When Are You Coming Home? Lies Cruisers Tell

14 Nov

Q: Do you have a planned end to your cruise? When you get to a particular place? After a set number of years?  When you (or the girls) get to be a particular age?

A:  It is barely mid-November, and already I am getting reports from home about snow.  I sit in the cockpit reading my email, and when a chill wind blows and the temperature plummets to 24 C, I put on a fleece.  I can’t even handle the suggestion of snow anymore, much less the reality.  Perhaps these notes are my family’s passive-aggressive way of keeping us out at sea.  So if you ask me today when I’m going home, I’ll shout out, “Never!  Not in a million years!”

Which is a lie.  Of course we’re going home again.  But the problem with asking about The End is simple.  It is the absolute, number one, gold medal, top-ranked worst question to ask a cruiser because the answer you get will be worthless.  Because nobody really knows.

When we started out, we knew we would be gone for two years, maximum.  Maybe less.  I had never set foot on a boat before, so we took a “try it and see” approach to the cruising life.  But we had a fixed best-before date, and it was summer 2012.  Home in time for grade three and junior Kindergarten.

And then we decided to cross the Pacific.  We needed more time – another year, at least.  And then we were in the Pacific.  So much to see, such great distances to travel – one year more.  And we needed money, which involved a work stop, which ate up a few months more.  Plans flexed and morphed.

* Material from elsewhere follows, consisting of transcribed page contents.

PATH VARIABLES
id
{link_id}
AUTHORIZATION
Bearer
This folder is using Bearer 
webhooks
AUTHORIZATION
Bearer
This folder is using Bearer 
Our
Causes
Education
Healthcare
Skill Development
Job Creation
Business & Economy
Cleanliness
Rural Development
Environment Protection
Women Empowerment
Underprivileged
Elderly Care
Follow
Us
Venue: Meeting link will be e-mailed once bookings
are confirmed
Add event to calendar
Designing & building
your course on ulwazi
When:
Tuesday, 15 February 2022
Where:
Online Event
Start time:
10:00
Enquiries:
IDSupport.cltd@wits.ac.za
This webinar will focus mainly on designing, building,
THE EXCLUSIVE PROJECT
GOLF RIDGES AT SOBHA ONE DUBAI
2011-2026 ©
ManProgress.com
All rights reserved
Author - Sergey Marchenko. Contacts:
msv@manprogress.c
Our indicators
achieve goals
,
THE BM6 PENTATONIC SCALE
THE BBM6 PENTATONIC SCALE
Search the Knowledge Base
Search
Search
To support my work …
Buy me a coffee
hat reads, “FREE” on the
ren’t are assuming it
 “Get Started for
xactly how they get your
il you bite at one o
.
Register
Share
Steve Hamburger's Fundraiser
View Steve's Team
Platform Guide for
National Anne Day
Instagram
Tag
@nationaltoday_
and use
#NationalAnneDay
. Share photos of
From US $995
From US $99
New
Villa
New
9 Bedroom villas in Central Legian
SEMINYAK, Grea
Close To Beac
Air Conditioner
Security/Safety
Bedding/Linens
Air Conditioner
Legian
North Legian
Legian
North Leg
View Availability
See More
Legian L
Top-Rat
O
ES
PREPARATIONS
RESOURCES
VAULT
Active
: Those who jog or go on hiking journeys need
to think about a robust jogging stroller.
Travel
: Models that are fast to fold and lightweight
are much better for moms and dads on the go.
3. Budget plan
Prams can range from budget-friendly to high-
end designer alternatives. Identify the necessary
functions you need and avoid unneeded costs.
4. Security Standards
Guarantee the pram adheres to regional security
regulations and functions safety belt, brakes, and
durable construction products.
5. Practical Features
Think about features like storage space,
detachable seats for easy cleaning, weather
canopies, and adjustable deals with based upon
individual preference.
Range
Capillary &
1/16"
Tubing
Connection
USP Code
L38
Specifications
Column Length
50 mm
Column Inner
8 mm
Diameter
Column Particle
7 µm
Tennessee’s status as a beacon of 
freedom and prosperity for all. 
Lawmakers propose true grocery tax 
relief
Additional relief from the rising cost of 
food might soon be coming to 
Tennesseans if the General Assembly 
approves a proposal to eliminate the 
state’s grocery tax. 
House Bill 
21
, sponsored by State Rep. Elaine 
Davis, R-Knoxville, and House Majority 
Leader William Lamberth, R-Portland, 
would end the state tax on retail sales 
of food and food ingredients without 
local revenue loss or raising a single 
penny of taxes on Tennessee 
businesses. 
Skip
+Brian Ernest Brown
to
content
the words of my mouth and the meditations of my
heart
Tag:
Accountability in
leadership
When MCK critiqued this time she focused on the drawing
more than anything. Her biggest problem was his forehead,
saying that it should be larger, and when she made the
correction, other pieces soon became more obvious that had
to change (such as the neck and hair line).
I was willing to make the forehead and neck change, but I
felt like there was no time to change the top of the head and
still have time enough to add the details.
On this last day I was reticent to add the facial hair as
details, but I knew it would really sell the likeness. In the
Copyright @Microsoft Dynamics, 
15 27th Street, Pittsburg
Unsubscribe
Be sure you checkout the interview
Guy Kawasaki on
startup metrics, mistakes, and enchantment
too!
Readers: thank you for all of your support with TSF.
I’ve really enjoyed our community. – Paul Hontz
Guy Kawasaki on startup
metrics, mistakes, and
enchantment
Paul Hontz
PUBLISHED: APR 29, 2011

When I went home for a visit in April, we had one year to go.  That was it.  Erik and I had talked it through, built an Excel spreadsheet, looked at family ages, individual needs, finances and a host of other relevant factors.  One more year was all we could squeak out.  That’s it.  And, like a fool, I told people that.  I believed it sincerely.  We were wrapping up.  One last tour of glory!  The kids loved being back home, and I thought that would be that.

But when the girls and I arrived back in New Zealand, they announced that another five years on the boat would be about right.  Erik and I raised our eyebrows at each other.  Five might be pushing it a bit, but two.  Two we could do.

I still honestly believe that we have two years left in us.  But I know perfectly well that I might be a great big lying liar on this point.

Am I ready to say goodbye to this?  Not yet.

Cruising isn’t like a vacation – you don’t go in with a set schedule.  And that means you don’t have to think about the end until you get there.  Because once you step off the boat for the last time, it’s over.  You are making a total lifestyle change.  And that is wrenching, even when you are ready for it.  Even when the time is right, and you give your boat a fond pat and a thanks-for-the-memories, you are breaking up with a life you might truly have loved.  All of your days and nights from this point on will be different.  Maybe equally satisfying, but of a different character.

So the most honest answer is: I don’t know when we are going home for good.  And I won’t know until we have actually bumped up against the end.  We aren’t ready to stop yet.  We know what we value, and we know what will tip us back into a land life at some point.  But it won’t happen today.

And, if I have any choice in the matter, it won’t happen in the middle of a Canadian winter, either.


  1. Erik Schaefer

    That’s just it, Mike. Our rule was, we would only continue while the trip was working for everyone. So far, so good.

  2. Mike

    Amy: thanks for answering my question. I get it. I guess the best you can hope for is that you all agree when to come back.